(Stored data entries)
[Start of Attachment]
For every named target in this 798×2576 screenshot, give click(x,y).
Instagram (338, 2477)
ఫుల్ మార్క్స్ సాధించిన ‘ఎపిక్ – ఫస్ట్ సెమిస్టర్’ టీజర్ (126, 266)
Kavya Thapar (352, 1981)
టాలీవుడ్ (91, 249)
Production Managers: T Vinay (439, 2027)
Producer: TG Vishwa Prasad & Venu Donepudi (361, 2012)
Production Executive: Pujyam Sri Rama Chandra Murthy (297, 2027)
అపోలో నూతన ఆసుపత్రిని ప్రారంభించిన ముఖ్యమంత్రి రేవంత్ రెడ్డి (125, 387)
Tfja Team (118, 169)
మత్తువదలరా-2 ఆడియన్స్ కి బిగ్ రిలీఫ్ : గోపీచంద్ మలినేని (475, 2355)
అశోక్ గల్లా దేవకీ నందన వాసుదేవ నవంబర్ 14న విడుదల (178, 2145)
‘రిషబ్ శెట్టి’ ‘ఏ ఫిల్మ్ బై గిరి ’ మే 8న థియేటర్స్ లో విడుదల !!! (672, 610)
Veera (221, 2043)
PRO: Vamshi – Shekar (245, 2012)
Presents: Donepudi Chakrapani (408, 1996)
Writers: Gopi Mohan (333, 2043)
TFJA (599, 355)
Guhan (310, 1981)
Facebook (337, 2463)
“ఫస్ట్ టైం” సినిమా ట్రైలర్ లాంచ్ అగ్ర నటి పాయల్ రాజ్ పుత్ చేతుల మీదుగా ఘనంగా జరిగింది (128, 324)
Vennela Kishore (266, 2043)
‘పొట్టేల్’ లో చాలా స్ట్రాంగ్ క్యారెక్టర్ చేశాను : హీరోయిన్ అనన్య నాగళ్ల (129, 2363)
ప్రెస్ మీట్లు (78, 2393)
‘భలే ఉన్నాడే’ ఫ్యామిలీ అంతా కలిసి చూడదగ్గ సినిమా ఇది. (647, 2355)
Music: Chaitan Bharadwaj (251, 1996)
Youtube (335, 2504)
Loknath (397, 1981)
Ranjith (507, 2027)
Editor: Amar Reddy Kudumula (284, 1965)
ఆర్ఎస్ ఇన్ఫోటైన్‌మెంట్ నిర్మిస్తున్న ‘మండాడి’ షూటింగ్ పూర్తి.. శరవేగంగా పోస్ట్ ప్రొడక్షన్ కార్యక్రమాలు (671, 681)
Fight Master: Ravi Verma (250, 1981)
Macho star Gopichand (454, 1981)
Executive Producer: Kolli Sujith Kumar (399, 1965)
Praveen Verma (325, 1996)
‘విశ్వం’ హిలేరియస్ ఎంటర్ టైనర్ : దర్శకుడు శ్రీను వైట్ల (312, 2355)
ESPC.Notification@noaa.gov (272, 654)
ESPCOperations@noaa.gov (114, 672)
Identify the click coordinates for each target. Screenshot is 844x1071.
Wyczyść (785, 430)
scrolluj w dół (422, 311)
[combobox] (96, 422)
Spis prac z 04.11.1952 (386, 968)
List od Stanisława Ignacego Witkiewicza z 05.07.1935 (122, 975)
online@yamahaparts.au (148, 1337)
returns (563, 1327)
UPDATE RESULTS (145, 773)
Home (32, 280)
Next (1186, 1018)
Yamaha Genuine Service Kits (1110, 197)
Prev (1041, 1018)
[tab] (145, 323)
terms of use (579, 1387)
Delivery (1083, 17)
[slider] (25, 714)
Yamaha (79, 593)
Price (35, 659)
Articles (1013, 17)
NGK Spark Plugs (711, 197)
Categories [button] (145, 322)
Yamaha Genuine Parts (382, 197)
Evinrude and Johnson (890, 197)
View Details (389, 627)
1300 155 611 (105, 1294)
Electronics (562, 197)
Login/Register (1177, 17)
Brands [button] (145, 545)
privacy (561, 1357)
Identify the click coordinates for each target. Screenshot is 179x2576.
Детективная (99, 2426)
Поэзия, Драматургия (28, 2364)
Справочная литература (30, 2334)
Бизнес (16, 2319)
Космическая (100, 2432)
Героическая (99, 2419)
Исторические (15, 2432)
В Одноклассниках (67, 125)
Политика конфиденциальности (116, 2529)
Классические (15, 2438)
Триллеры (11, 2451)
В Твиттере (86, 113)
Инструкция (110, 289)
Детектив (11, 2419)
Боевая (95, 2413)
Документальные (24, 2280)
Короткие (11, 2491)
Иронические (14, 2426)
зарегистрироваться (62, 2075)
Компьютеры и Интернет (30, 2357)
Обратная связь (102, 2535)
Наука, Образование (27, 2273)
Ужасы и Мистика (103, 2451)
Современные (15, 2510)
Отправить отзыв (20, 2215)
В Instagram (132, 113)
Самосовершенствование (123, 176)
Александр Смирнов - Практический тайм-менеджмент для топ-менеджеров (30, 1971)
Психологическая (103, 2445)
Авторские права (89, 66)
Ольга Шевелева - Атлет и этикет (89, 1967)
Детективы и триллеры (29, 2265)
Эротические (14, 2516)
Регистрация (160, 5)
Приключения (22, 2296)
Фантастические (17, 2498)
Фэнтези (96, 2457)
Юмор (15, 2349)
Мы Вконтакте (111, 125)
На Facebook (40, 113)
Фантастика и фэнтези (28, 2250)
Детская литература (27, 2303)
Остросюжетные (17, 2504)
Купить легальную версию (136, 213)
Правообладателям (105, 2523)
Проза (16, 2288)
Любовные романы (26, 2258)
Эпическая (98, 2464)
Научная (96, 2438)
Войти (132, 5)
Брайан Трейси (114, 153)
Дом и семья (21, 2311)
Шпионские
[End of Attachment]
(YOUR OBJECTIVE) From the records above, show each line that contains the word "Producer".

(EXERCISE RESULT)
Producer: TG Vishwa Prasad & Venu Donepudi (361, 2012)
Executive Producer: Kolli Sujith Kumar (399, 1965)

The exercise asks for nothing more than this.